Retype the line where "No one likes waiting for that one person ge" appears and each line that follows it down to the last line of the records below. Leave the pictures out.

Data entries
──────────────────────────────

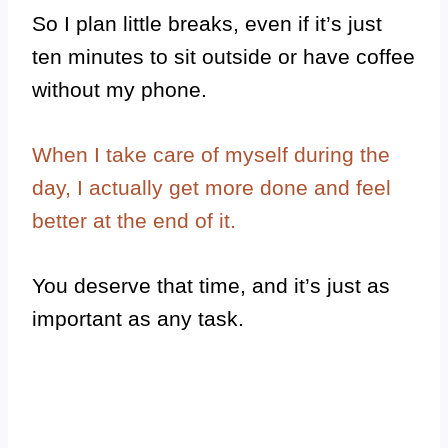
So I plan little breaks, even if it’s just
ten minutes to sit outside or have coffee
without my phone.
When I take care of myself during the
day, I actually get more done and feel
better at the end of it.
You deserve that time, and it’s just as
important as any task.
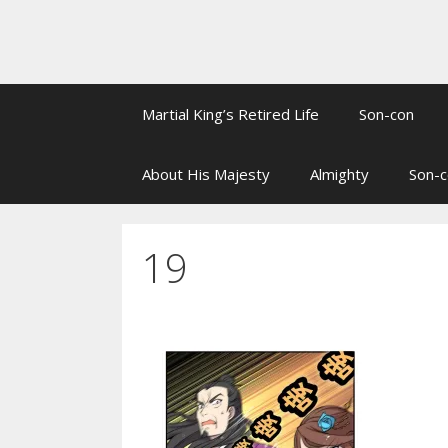
Martial King’s Retired Life
Son-con
About His Majesty
Almighty
Son-c
19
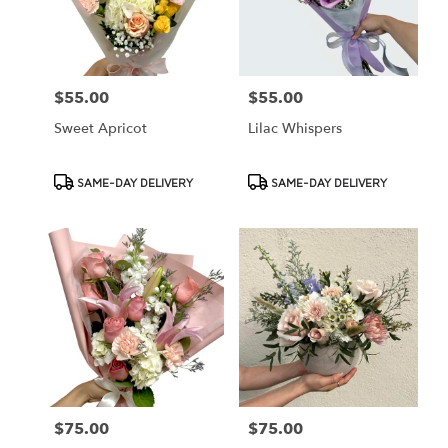
Cypress
from
local
florists
$55.00
$55.00
Price:
Price:
in
Cypress
Sweet Apricot
Lilac Whispers
.
Same
day
Product
Product
SAME-DAY DELIVERY
SAME-DAY DELIVERY
flower
Tags:
Tags:
delivery
available
Cypress,
CA
Cypress
,
CA
$75.00
$75.00
Price:
Price:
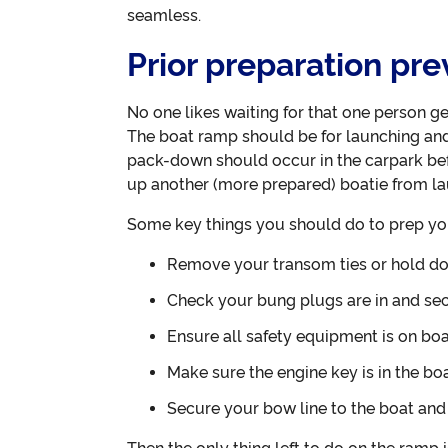
seamless.
Prior preparation pr
No one likes waiting for that one person ge
The boat ramp should be for launching and 
pack-down should occur in the carpark bef
up another (more prepared) boatie from la
Some key things you should do to prep you
Remove your transom ties or hold d
Check your bung plugs are in and se
Ensure all safety equipment is on bo
Make sure the engine key is in the boa
Secure your bow line to the boat and r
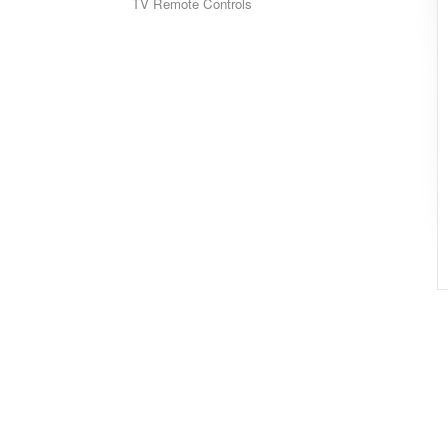
TV Remote Controls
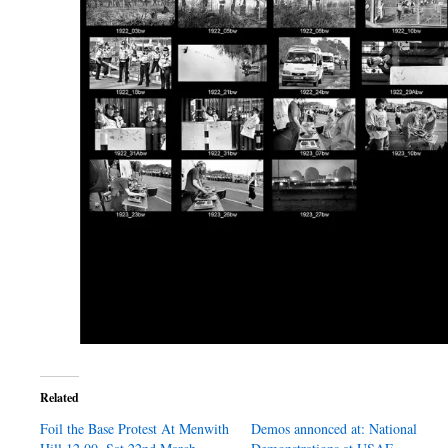
Related
Foil the Base Protest At Menwith
Demos annonced at: National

──────────────────────────────

Expected answer =>
No one likes waiting for that one person ge
The boat ramp should be for launching and 
pack-down should occur in the carpark bef
up another (more prepared) boatie from la
Some key things you should do to prep you
Remove your transom ties or hold d
Check your bung plugs are in and se
Ensure all safety equipment is on bo
Make sure the engine key is in the boa
Secure your bow line to the boat and r
TV Remote Controls
Related
Foil the Base Protest At Menwith
Demos annonced at: National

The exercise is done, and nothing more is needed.